======== EXCERPTED DATA ========
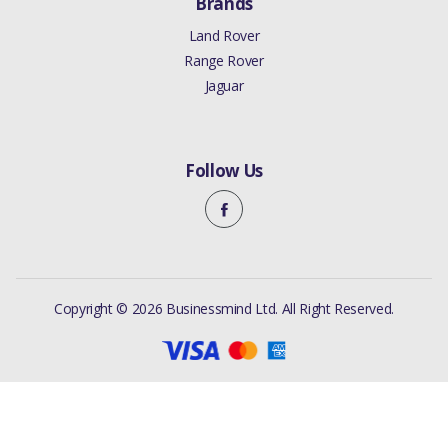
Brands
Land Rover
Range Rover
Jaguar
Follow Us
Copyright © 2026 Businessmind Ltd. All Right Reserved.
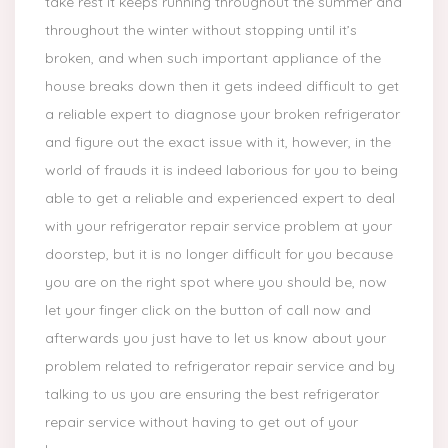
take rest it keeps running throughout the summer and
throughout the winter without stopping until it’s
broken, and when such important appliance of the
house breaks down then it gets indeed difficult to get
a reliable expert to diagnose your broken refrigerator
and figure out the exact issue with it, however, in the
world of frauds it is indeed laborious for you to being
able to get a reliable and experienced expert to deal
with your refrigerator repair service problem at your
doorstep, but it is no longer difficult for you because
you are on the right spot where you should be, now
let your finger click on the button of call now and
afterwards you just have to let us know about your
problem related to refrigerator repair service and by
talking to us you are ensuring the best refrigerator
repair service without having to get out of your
========
======== EXCERPTED DATA ========
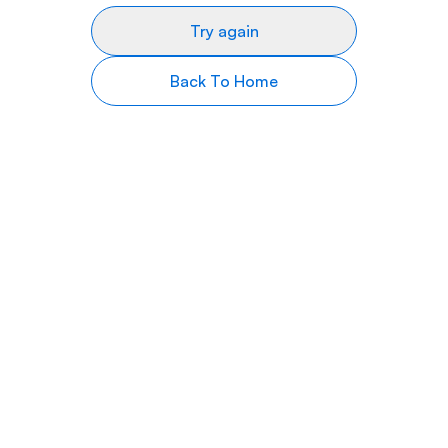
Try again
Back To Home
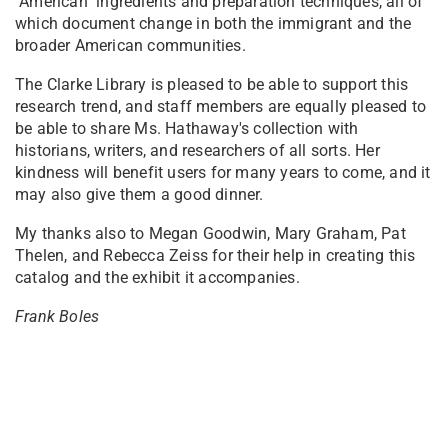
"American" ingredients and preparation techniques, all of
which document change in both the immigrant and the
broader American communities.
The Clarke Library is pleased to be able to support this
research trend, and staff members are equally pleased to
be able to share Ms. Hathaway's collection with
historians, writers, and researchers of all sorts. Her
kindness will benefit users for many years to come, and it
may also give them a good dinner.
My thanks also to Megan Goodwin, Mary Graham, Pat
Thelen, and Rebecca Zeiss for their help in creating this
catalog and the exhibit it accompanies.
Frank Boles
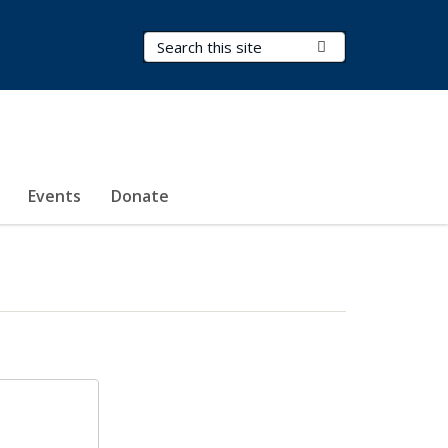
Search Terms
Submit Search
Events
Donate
========
TASK TO COMPLETE: Within the records above, each line containing "repair" is to be returned.

TASK RESULT:
with your refrigerator repair service problem at your
problem related to refrigerator repair service and by
repair service without having to get out of your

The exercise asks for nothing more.